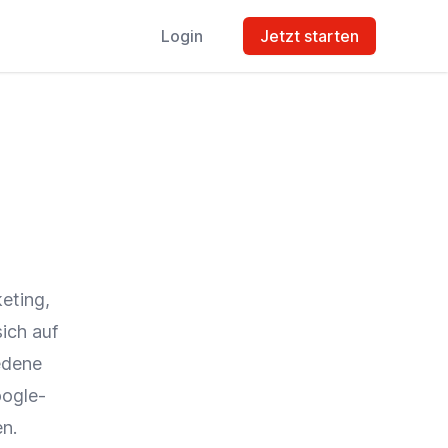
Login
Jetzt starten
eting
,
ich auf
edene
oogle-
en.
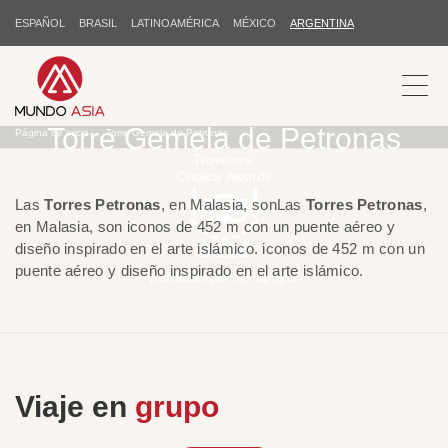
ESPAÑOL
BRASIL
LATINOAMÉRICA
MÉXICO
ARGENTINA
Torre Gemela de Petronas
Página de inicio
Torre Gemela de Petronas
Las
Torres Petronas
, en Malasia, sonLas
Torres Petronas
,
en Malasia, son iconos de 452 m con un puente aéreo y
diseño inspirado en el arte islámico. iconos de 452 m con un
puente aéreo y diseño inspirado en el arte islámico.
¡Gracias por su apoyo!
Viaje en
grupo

+ + + + +

▸ **Prompt**
Pictures are to be left out while the lines from the beginning of the records through the line with "por su apoyo!" are copied word for word.

▸ **Answer area**
Login
Jetzt starten
eting
,
ich auf
edene
oogle-
en.
ESPAÑOL
BRASIL
LATINOAMÉRICA
MÉXICO
ARGENTINA
Torre Gemela de Petronas
Página de inicio
Torre Gemela de Petronas
Las
Torres Petronas
, en Malasia, sonLas
Torres Petronas
,
en Malasia, son iconos de 452 m con un puente aéreo y
diseño inspirado en el arte islámico. iconos de 452 m con un
puente aéreo y diseño inspirado en el arte islámico.
¡Gracias por su apoyo!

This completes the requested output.